O(n^2): Insertion sort, Bubble sort, Selection sort
O(nlogn): QuickSort, MergeSort, HeapSort
O(n): Couting Sort, Bucket Sort, Radix Sort

Time Complexity

We need to consider about the best and worst case

For example:

Best case for Bubble Sort is O(n)

Worst case for QuickSort is O(n^2)

Question: How the quicksort hit the worst case?

What if the partition is always 1:100000?

Time Complexity

The lower bound of comparison sort is O(nlogn)

Counting Sort, Bucket Sort and Radix Sort are not comparison sort.

To get O(n), you need to have some pre defined requirements for the data you want to sort.

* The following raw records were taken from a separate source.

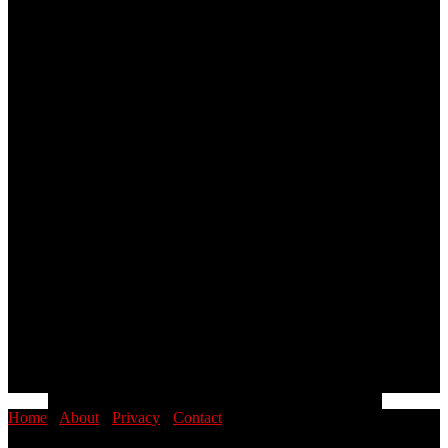
Home
·
About
·
Privacy
·
Contact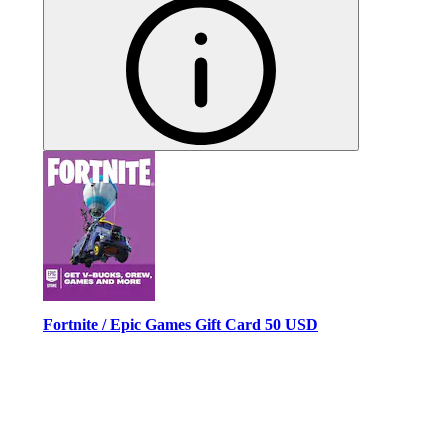
Fortnite / Epic Games Gift Card 50 USD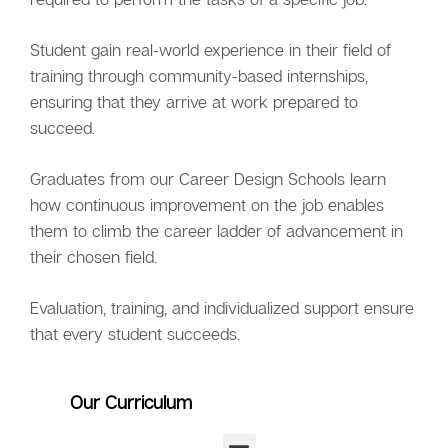
Student gain real-world experience in their field of
training through community-based internships,
ensuring that they arrive at work prepared to
succeed.
Graduates from our Career Design Schools learn
how continuous improvement on the job enables
them to climb the career ladder of advancement in
their chosen field.
Evaluation, training, and individualized support ensure
that every student succeeds.
Our Curriculum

Counting, Bucket and Radix

These are not comparison sort
you have some limits on the numbers you are going to sort
Radix is just counting repeating multiple times

Space Complexity

In-place and out-of-place
in-place algorithm is an algorithm which transforms input using no auxiliary data structure

In-place: Bubble Sort, Insertion Sort, Selection Sort, QuickSort, HeapSort

Out-of place: Merge Sort, Counting Sort, Bucket Sort, Radix Sort

Stability

stable sorting algorithms maintain the relative order of records with equal keys

Stable: MergeSort, Bubble Sort, Insertion Sort, Counting Sort, Bucket Sort, Radix Sort

Unstable: QuickSort, HeapSort, Selection Sort

Sort algorithm	Time complexity	Space complexity	Stability
Bubble	O(n^2)	O(1)	YES
Insertion	O(n^2)	O(1)	YES
Selection	O(n^2)	O(1)	NO
Quick	O(nlogn)	O(logn)	NO
Heap	O(nlogn)	O(1)	NO
Merge	O(nlogn)	O(n)	YES
Counting	O(n+k)	O(n+k)	YES
Bucket	O(n+k)	O(n+k)	YES
Radix	O(dn)	O(n)	YES

External Sorting

The sort we talk about is internal sort
External sorting is required when the data being sorted do not fit into the main memory of a computing device and instead they must reside in the slower external memory
k-way merge
Instead of only considering the sorting algorithm, you need to count for the I/O time

What do we need to know

Some basic ideas on how these sorting algorithms work
Arrays.sort and Collections.sort
Comparator and Comparable

Largest Number

Given a list of non negative integers, arrange them such that they form the largest number.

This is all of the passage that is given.